// LES NUMÉRIQUES — CYBERSECURITY
Actualité : L’Éducation nationale se fait pirater par le hackeur des impôts : 43 Go de données dans la nature (personnels, élèves…)
Et c’est reparti pour un tour. Le hackeur à l’origine du piratage des impôts annonce maintenant avoir siphonné les données de l’Éducation nationale (qui en est d’ailleurs à sa troisième fuite de l’année).
© chayanuphol/Shutterstock - L’Éducation nationale essuie une fuite de données colossale, faite par le même hackeur s’étant attaqué au site des impôts récemment.

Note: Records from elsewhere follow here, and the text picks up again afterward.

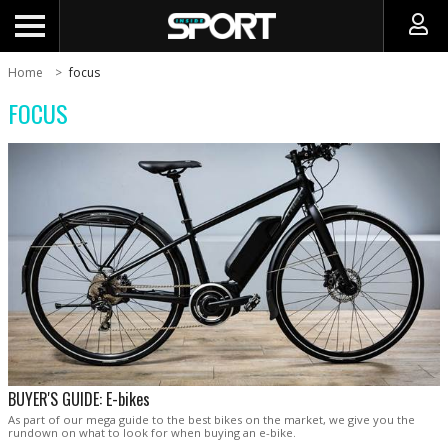
Home
focus
FOCUS
BUYER'S GUIDE: E-bikes
As part of our mega guide to the best bikes on the market, we give you the
rundown on what to look for when buying an e-bike.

L’exposition des failles des systèmes de sécurité de l’État continue. La personne ayant récemment piraté les impôts, le hackeur ZeroBytes, annonce en effet avoir réussi un nouveau coup de poker, cette fois-ci auprès de l’Éducation nationale. Le pire, c’est que la méthodologie employée est exactement la même, preuve d’une sécurité des données à revoir au sein de nos services publics.
Après avoir dérobé les données de près de 678 000 contribuables à la DGFiP, le cybercriminel connu sous le pseudonyme ZeroBytes a de nouveau frappé. En usurpant un accès VPN professionnel, le pirate a infiltré les systèmes du ministère de l’Éducation nationale. L’exfiltration des données s’est ensuite étalée sur plusieurs jours avant d’être détectée puis bloquée par les autorités.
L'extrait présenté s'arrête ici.